Die AMK stört sich insbesondere daran, dass weder der Umkarton noch das Sachet auf das Trockenmittel hinweisen. Aus ihrer Sicht verhindert Hexal damit potenzielle Anwendungsfehler nur „unzureichend“, auch in der Gebrauchsinformation zu Estramon conti® fände sich lediglich ein „kurzer Hinweis“, bemängelt die AMK. So informiert der Beipackzettel zu Estramon conti® nur in einem Satz: „Hinweis: Das Trockenmittel an der Innenseite des Beutels dient nur zur Sicherstellung der Produktqualität und darf nicht auf die Haut aufgebracht werden.“

Hexal prüft neues Trockenmittel für Estramon conti®

Laut Aussagen der AMK hat Hexal mittlerweile auf die Verwechslungsfälle reagiert und warnt seit kurzem in einer beigelegten Broschüre davor, das Trockenmittel auf die Haut aufzubringen. Auch prüft das Unternehmen nach Auskünften der Arzneimittelkommission ein anderes Trockenmittel, die Stabilitätsuntersuchungen seien bereits erfolgreich beendet. Hexal plant noch in diesem Jahr das neue Trockenmittel einzusetzen. Allerdings bleibt so lange Estramon conti® mit den beschriebenen Verwechslungsgefahren auf dem Markt. Die Bestandsware ist haltbar bis mindestens Ende 2020. Entsprechend fordert die AMK die Apotheken auf, insbesondere bei Erstanwenderinnen von Estramon conti®, „auf die möglichen Risiken durch die unbeabsichtigte Anwendung des Trockenmittels vorsichtshalber hinzuweisen“. Beanstandungen hinsichtlich mangelnder Klebekraft der Pflaster sowie unerwünschter Hautreaktionen an der Klebestelle sollten stets kritisch bezüglich einer möglichen Verwechslung mit dem Trockenmittel hinterfragt werden.

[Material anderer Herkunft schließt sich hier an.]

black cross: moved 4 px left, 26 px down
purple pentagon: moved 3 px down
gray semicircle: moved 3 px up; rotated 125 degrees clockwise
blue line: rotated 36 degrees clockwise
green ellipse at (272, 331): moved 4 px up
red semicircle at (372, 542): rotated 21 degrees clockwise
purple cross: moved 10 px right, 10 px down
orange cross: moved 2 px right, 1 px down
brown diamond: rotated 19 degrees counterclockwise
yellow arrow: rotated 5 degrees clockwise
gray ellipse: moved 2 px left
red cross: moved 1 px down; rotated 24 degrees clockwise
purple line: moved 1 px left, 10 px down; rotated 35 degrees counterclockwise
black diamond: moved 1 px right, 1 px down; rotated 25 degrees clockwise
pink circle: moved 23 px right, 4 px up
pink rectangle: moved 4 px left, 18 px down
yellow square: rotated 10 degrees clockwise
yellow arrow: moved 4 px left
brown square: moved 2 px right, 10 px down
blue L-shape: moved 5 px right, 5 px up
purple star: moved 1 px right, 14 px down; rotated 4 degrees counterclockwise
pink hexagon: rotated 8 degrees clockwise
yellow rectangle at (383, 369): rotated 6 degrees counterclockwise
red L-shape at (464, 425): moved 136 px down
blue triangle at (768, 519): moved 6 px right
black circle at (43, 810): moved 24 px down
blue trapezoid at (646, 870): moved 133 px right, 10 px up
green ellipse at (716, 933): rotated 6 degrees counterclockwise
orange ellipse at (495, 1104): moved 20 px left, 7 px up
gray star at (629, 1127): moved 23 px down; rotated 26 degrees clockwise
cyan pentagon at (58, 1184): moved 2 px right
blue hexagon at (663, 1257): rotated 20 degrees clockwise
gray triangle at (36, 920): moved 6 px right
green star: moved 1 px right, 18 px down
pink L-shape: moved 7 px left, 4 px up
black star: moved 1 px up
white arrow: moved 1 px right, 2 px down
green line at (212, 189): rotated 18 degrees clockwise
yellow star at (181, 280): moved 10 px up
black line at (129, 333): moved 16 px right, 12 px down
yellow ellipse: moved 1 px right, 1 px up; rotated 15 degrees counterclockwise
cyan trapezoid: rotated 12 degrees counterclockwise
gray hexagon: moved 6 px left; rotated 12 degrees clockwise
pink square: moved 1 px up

Wie wird Estramon conti® korrekt angewendet?

Die Hormonpflaster gewähren eine kontinuierliche Versorgung der Patientin mit je einem Estrogen und Gestagen. Die Apothekenmitarbeiter können der Patientin empfehlen, das Pflaster an der hinteren Hüftregion anzubringen, da hier die Haut wenig Falten wirft. Keinesfalls darf Estramon conti® auf die Brüste oder in deren Nähe angebracht werden. Die Hautstelle sollte sauber, fettfrei, trocken und unverletzt sein. Die Patientin sollte möglichst die Klebeflächen nicht mit dem Finger berühren. Nach faltenfreiem Aufkleben ist es ratsam, das Pflaster circa eine Minute auf die Haut zu pressen, so dass dieses über die nächsten Tage gut haftet und sich auch beim Duschen oder Baden nicht löst. Der Pflasterwechsel erfolgt alle drei bis vier Tage. Löst sich das Pflaster vor dem eigentlichen Wechseltag, entfernt die Patientin das alte und klebt ein neues Pflaster. Der nächste Wechsel erfolgt am ursprünglichen Wechseltag des alten Pflasters, so dass das Behandlungsschema beibehalten bleibt.